TOTP and 2FA codes, explained
What the rotating six-digit codes are, how authenticator apps produce them, what the secret key and otpauth URI mean, and how to generate a code yourself.
Open the TOTP Generator →What this tool does
The TOTP Generator takes a 2FA secret key (or a full
otpauth:// URI) and shows the current time-based one-time password, with a
countdown to the next one — exactly the code an app like Google Authenticator or Authy
would display. It's handy for testing a 2FA integration, or as a quick backup when your
phone isn't to hand.

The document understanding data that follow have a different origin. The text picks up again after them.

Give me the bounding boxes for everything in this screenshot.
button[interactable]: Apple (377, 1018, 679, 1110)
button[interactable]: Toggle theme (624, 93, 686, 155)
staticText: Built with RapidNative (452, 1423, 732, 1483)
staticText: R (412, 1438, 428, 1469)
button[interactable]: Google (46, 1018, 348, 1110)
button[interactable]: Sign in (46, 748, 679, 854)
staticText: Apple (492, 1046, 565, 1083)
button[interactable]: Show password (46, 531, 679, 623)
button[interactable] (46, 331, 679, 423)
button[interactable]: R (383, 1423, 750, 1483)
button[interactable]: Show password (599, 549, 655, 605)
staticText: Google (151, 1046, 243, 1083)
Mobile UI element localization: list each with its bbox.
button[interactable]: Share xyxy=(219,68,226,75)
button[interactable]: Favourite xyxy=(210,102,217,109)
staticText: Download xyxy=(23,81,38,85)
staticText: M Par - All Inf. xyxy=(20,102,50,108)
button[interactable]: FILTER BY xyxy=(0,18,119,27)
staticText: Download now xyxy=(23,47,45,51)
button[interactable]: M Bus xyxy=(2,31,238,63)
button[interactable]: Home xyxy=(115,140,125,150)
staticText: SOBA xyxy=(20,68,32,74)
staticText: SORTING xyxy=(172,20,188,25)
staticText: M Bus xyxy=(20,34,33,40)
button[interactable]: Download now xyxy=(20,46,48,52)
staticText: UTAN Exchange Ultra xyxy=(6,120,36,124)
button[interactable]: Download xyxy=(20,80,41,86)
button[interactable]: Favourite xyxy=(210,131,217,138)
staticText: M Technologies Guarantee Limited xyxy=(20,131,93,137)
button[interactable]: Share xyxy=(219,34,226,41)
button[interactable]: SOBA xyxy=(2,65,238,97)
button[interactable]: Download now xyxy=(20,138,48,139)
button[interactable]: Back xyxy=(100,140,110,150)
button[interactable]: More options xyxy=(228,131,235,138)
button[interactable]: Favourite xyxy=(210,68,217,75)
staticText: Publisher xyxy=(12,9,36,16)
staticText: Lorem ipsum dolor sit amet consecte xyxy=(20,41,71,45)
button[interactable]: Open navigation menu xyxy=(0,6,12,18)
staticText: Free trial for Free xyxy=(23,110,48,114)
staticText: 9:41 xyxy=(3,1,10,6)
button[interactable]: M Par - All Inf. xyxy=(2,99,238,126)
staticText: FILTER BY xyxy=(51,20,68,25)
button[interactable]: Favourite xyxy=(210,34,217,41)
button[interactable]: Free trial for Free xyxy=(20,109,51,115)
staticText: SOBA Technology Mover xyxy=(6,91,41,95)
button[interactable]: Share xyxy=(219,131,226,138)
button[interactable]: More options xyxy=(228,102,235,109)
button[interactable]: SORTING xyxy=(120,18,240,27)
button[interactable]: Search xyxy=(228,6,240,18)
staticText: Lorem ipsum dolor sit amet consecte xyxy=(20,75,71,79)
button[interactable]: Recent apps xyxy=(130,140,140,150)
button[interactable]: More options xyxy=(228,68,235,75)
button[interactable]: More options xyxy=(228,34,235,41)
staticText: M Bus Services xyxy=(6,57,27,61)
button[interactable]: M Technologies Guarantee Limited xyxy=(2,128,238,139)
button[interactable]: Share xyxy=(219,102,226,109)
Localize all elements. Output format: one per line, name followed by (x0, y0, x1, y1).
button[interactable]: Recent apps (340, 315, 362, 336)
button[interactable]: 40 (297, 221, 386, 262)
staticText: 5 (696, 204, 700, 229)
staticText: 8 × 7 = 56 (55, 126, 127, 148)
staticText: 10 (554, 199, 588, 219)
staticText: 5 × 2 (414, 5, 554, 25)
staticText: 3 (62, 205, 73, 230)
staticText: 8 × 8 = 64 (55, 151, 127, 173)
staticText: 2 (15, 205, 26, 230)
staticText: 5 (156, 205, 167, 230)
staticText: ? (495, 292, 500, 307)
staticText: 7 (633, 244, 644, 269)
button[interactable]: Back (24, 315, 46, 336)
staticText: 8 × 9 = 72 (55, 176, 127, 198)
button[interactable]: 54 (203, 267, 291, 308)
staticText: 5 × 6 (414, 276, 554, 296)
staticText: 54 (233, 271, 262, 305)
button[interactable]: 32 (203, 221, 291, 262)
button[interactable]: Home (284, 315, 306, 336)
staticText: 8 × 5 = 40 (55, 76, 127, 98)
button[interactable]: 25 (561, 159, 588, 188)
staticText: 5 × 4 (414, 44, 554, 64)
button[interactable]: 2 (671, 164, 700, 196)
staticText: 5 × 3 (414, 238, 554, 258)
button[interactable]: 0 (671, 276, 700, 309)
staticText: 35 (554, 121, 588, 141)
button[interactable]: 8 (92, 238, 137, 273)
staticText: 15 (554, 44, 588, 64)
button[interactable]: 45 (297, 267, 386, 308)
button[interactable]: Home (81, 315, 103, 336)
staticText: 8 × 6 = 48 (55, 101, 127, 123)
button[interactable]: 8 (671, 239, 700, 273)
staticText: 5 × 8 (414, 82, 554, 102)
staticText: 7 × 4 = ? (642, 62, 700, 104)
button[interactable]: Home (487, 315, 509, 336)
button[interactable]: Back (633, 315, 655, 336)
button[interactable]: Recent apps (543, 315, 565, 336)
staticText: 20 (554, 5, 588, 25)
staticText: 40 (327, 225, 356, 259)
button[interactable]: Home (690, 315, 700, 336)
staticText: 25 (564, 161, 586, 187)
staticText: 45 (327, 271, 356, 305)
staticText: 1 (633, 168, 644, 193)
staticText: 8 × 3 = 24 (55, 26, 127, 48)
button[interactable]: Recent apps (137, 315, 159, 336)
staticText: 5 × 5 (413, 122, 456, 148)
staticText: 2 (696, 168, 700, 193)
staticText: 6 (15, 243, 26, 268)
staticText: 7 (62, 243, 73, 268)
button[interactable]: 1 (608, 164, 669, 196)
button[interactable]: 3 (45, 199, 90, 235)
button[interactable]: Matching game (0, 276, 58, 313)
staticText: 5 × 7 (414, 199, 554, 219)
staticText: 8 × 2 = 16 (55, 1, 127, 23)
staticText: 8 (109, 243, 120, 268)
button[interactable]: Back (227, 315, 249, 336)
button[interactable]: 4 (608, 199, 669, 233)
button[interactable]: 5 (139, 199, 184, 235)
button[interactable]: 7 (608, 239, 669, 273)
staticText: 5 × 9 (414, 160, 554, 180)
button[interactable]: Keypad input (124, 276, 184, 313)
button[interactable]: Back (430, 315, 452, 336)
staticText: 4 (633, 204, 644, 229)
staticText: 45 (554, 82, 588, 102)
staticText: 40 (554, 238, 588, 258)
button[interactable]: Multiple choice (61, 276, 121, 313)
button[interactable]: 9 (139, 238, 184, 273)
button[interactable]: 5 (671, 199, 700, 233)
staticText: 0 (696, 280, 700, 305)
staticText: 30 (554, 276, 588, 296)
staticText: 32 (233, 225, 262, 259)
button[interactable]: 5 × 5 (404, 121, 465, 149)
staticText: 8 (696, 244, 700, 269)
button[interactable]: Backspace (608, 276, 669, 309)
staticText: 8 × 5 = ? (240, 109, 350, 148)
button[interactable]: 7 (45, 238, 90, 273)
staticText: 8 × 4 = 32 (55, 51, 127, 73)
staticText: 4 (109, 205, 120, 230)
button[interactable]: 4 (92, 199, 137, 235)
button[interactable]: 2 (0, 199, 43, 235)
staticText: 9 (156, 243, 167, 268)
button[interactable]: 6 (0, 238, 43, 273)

The secret is processed only in your browser.
What is two-factor authentication?
Two-factor authentication (2FA) asks for something in addition to your password — usually a short code — so a stolen password alone isn't enough to sign in. The most common method is TOTP: a six-digit number that changes every 30 seconds.
How TOTP works
When you enable 2FA, the service generates a random secret key and shows it as a QR code (and as Base32 text). Your authenticator stores that secret. To produce a code, both the service and your app do the same thing (the RFC 6238 standard):
- Take the current time and divide it into 30-second steps.
- Compute an HMAC of the step number using the shared secret.

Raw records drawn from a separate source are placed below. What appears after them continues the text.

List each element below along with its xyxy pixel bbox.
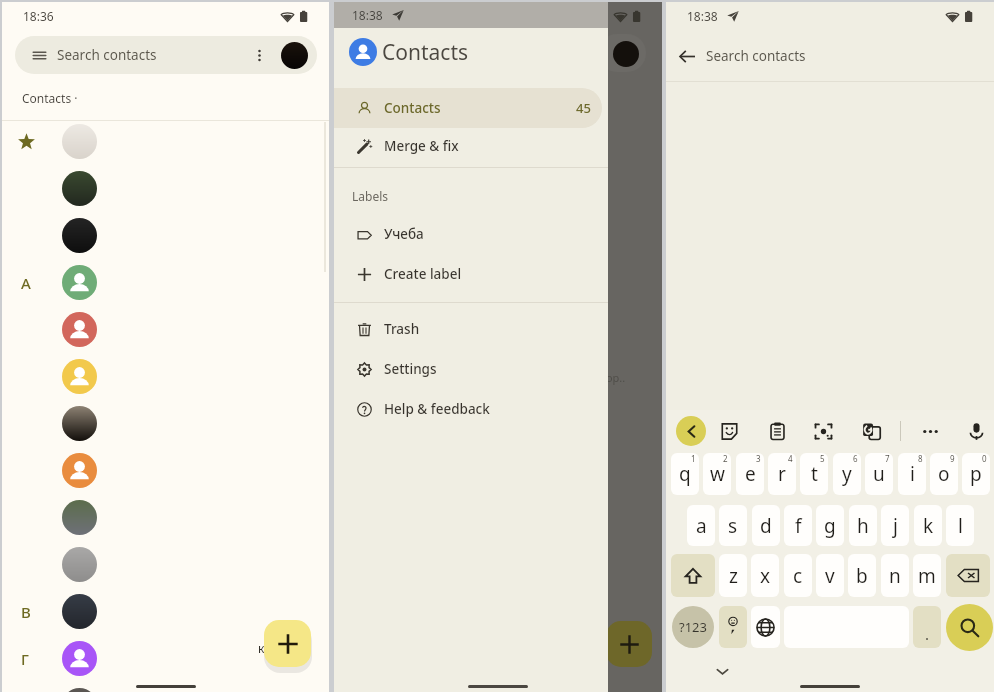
button[interactable] [2,682,329,692]
button[interactable]: Search contacts [15,36,317,74]
button[interactable] [2,118,329,165]
button[interactable]: h [849,505,877,546]
button[interactable]: k [914,505,942,546]
button[interactable]: Period [913,606,941,648]
button[interactable] [2,212,329,259]
staticText: Contacts · [22,90,78,106]
staticText: t [811,461,818,487]
button[interactable]: u [865,453,893,495]
button[interactable]: e [736,453,764,495]
staticText: 18:36 [23,8,54,24]
button[interactable] [2,306,329,353]
button[interactable]: Help & feedback [334,389,602,429]
button[interactable]: Stickers [718,420,740,442]
staticText: 0 [982,453,987,464]
staticText: A [21,273,31,293]
staticText: e [745,461,756,487]
staticText: 18:38 [352,7,383,23]
staticText: m [918,563,936,589]
button[interactable]: v [816,554,844,597]
staticText: p [970,461,982,487]
button[interactable]: Back [674,43,700,69]
staticText: y [842,461,852,487]
staticText: Г [21,649,29,669]
button[interactable]: c [784,554,812,597]
button[interactable]: Translate [860,420,882,442]
button[interactable]: Create contact [264,620,311,667]
staticText: 2 [723,453,728,464]
button[interactable]: f [784,505,812,546]
button[interactable]: Shift [671,554,715,597]
staticText: Contacts [382,38,469,67]
button[interactable]: Create label [334,254,602,294]
button[interactable]: d [752,505,780,546]
button[interactable] [2,165,329,212]
button[interactable]: Учеба [334,214,602,254]
button[interactable]: n [881,554,909,597]
staticText: Merge & fix [384,137,459,155]
staticText: 4 [788,453,793,464]
button[interactable]: q [671,453,699,495]
staticText: f [795,513,802,539]
button[interactable] [2,494,329,541]
staticText: 45 [576,99,591,117]
button[interactable] [2,353,329,400]
button[interactable]: A [2,259,329,306]
button[interactable]: z [719,554,747,597]
staticText: 5 [820,453,825,464]
button[interactable]: Change language [751,606,780,648]
button[interactable]: p [962,453,990,495]
button[interactable]: r [768,453,796,495]
button[interactable]: Merge & fix [334,126,602,166]
staticText: h [857,513,869,539]
button[interactable]: j [881,505,909,546]
button[interactable]: Lens [812,420,834,442]
button[interactable] [2,447,329,494]
button[interactable]: b [848,554,876,597]
staticText: b [856,563,868,589]
button[interactable]: Emoji [719,606,747,648]
staticText: 18:38 [687,8,718,24]
button[interactable]: y [833,453,861,495]
staticText: o [938,461,950,487]
staticText: к [258,640,265,656]
button[interactable]: В [2,588,329,635]
button[interactable]: Trash [334,309,602,349]
button[interactable]: m [913,554,941,597]
button[interactable]: i [898,453,926,495]
staticText: Labels [352,188,389,204]
button[interactable]: a [687,505,715,546]
staticText: z [729,563,738,589]
button[interactable]: Settings [334,349,602,389]
button[interactable]: Previous [676,416,706,446]
staticText: r [778,461,786,487]
button[interactable]: ?123 [672,606,714,648]
button[interactable]: w [703,453,731,495]
button[interactable]: s [719,505,747,546]
staticText: 3 [756,453,761,464]
staticText: 9 [950,453,955,464]
staticText: c [793,563,803,589]
button[interactable]: Г [2,635,329,682]
staticText: u [873,461,885,487]
button[interactable]: x [751,554,779,597]
button[interactable]: Contacts [334,88,602,128]
button[interactable]: t [800,453,828,495]
staticText: w [710,461,725,487]
button[interactable]: l [946,505,974,546]
button[interactable] [2,400,329,447]
button[interactable]: o [930,453,958,495]
staticText: 1 [691,453,696,464]
button[interactable]: Clipboard [766,420,788,442]
staticText: q [679,461,691,487]
staticText: d [760,513,772,539]
button[interactable]: g [816,505,844,546]
button[interactable] [2,541,329,588]
button[interactable]: Search [946,604,993,651]
button[interactable]: Voice input [965,420,987,442]
button[interactable]: Backspace [946,554,990,597]
staticText: j [893,513,898,539]
button[interactable]: More options [919,420,941,442]
button[interactable]: Hide keyboard [713,662,731,680]
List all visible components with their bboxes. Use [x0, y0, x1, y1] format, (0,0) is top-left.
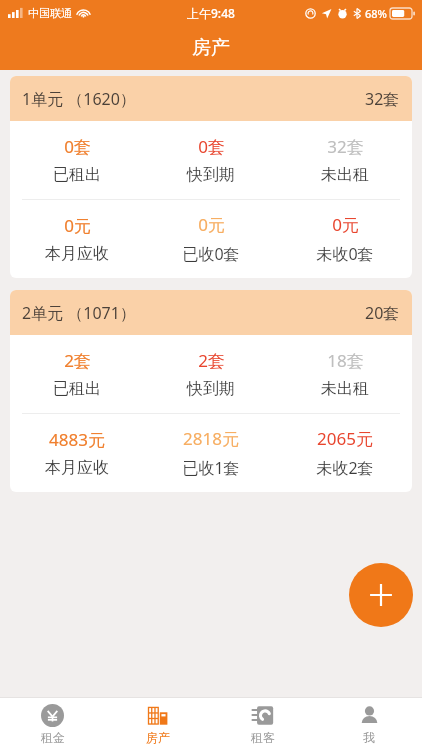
staticText: 快到期	[187, 165, 235, 185]
staticText: 4883元	[49, 428, 105, 451]
button[interactable]: 2套	[10, 335, 144, 413]
staticText: 本月应收	[45, 244, 109, 264]
staticText: 已租出	[53, 165, 101, 185]
staticText: 0元	[332, 213, 359, 236]
staticText: 68%	[365, 6, 387, 21]
button[interactable]: 2套	[144, 335, 278, 413]
staticText: 0元	[64, 214, 91, 237]
button[interactable]: 2065元	[278, 414, 412, 492]
button[interactable]: 0套	[144, 121, 278, 199]
staticText: 未出租	[321, 165, 369, 185]
staticText: 上午9:48	[187, 5, 235, 21]
staticText: 18套	[327, 349, 364, 372]
staticText: 未出租	[321, 379, 369, 399]
staticText: 已租出	[53, 379, 101, 399]
staticText: 2065元	[317, 427, 373, 450]
staticText: 房产	[192, 36, 230, 60]
button[interactable]: 租客	[210, 698, 316, 750]
staticText: 我	[363, 730, 375, 745]
button[interactable]: 0元	[278, 200, 412, 278]
staticText: 0套	[198, 135, 225, 158]
button[interactable]: 1单元 （1620）	[10, 76, 412, 278]
button[interactable]: 我	[316, 698, 422, 750]
button[interactable]: 租金	[0, 698, 105, 750]
staticText: 房产	[146, 730, 170, 745]
button[interactable]: 房产	[105, 698, 210, 750]
staticText: 已收0套	[182, 243, 240, 265]
button[interactable]: 2818元	[144, 414, 278, 492]
staticText: 32套	[365, 88, 400, 110]
button[interactable]: 4883元	[10, 414, 144, 492]
button[interactable]: 0元	[144, 200, 278, 278]
button[interactable]: 32套	[278, 121, 412, 199]
staticText: 租客	[251, 730, 275, 745]
staticText: 0元	[198, 213, 225, 236]
button[interactable]: 0套	[10, 121, 144, 199]
staticText: 2818元	[183, 427, 239, 450]
staticText: 本月应收	[45, 458, 109, 478]
staticText: 未收2套	[316, 457, 374, 479]
staticText: 2套	[64, 349, 91, 372]
staticText: 0套	[64, 135, 91, 158]
staticText: 20套	[365, 302, 400, 324]
button[interactable]: 0元	[10, 200, 144, 278]
staticText: 1单元 （1620）	[22, 88, 136, 110]
staticText: 中国联通	[28, 6, 72, 20]
staticText: 32套	[327, 135, 364, 158]
staticText: 快到期	[187, 379, 235, 399]
staticText: 2单元 （1071）	[22, 302, 136, 324]
staticText: 已收1套	[182, 457, 240, 479]
button[interactable]: Add	[349, 563, 413, 627]
button[interactable]: 2单元 （1071）	[10, 290, 412, 492]
staticText: 租金	[41, 730, 65, 745]
button[interactable]: 18套	[278, 335, 412, 413]
staticText: 未收0套	[316, 243, 374, 265]
staticText: 2套	[198, 349, 225, 372]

- Truncate that HMAC down to six digits.
Because both sides share the secret and a roughly synced clock, they compute the same number — without the code ever travelling over the network. That's also why an accurate device clock matters.
The secret key and otpauth URI
The secret is a Base32 string (letters A–Z and digits 2–7), often shown
under the QR code as a “setup key” or “manual entry” code. The QR code itself encodes an
otpauth://totp/... URI that bundles the secret with its settings — algorithm,
number of digits and period. Paste either into the tool; an otpauth URI fills in the options
for you.
How to use it
- Paste your Base32 secret (or otpauth URI) into the secret field.

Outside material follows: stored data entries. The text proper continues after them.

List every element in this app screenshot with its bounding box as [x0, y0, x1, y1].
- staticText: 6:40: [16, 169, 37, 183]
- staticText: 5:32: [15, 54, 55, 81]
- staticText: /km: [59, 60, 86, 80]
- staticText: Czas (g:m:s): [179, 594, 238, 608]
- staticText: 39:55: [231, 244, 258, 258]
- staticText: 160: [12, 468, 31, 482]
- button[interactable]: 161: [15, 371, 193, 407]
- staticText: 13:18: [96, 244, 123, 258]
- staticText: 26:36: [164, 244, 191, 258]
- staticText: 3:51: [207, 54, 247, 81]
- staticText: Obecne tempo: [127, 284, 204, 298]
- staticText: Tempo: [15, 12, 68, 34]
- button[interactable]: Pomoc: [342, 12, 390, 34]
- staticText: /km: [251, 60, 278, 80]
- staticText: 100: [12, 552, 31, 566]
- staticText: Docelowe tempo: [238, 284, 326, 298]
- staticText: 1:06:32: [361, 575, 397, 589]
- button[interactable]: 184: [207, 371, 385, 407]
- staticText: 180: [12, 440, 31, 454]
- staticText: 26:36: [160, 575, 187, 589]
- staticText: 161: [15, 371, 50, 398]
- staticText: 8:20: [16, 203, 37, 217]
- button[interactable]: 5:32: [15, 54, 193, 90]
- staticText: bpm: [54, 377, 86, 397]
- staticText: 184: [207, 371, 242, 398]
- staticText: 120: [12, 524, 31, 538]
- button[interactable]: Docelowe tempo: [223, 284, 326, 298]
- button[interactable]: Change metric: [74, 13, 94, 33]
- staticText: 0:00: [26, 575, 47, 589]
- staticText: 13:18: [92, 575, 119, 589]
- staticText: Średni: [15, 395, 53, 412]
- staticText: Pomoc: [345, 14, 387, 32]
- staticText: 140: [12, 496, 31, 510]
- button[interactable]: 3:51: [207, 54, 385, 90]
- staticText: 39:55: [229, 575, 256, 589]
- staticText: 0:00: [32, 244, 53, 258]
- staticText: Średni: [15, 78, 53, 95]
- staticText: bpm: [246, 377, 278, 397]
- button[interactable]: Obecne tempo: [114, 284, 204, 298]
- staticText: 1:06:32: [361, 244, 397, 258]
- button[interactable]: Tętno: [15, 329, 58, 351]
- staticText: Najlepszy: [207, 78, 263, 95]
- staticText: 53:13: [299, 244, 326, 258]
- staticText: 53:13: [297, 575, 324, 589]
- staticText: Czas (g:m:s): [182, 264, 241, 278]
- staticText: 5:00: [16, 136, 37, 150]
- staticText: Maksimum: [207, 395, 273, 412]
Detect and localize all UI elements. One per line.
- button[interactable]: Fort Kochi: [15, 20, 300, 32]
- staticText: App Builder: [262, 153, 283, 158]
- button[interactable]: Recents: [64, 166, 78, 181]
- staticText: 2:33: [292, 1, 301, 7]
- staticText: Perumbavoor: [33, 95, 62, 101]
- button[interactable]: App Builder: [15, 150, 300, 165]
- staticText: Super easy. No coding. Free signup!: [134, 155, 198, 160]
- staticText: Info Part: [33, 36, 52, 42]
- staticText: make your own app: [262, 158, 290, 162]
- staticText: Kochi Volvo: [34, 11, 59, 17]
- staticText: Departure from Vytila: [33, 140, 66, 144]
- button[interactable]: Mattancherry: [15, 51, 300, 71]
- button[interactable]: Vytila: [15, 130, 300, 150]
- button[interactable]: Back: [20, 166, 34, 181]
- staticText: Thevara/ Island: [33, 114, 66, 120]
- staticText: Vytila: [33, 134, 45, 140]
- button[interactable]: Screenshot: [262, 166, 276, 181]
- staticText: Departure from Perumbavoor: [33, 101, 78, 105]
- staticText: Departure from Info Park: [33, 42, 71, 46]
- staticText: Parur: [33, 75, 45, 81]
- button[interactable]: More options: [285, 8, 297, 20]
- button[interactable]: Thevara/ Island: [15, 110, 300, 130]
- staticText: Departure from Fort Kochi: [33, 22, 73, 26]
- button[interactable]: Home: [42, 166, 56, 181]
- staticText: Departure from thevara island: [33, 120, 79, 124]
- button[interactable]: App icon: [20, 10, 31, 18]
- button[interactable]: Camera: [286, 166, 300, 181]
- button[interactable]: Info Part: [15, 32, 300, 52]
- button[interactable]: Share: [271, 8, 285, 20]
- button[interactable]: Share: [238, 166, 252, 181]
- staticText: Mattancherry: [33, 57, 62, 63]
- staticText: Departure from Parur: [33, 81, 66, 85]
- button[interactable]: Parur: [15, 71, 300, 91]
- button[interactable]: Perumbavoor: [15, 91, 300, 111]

- If the service uses non-default settings, set the algorithm, digits and period to match.
- Read the current code and copy it before the countdown runs out.
If your code is rejected
- Clock drift — the most common cause. TOTP needs accurate time; sync your device clock.
- Wrong settings — some services use SHA-256, 8 digits, or a 60-second period. Match them.
- Mistyped secret — re-copy it; Base32 has no 0, 1, or 8.
A note on security
Anyone with your TOTP secret can generate your codes, so treat it like a password — the strength of your password and the secrecy of this key are what keep the account safe. This tool keeps everything local, but for day-to-day logins a dedicated authenticator app on your phone is the right place to store secrets.
Your data stays private
Codes are generated locally with the Web Crypto API. Your secret is never uploaded or stored.
FAQ
How does a TOTP code work?
Your account and authenticator share a secret; both HMAC it with the current 30-second time step and truncate to a short code, so they match without sending it anywhere.
Why does the code change every 30 seconds?
The time-step number is part of the calculation, so each new window produces a new code and old ones expire quickly.
My generated code is rejected — why?
Usually a wrong device clock, a mistyped secret, or non-default settings (SHA-256, 8 digits). Check all three.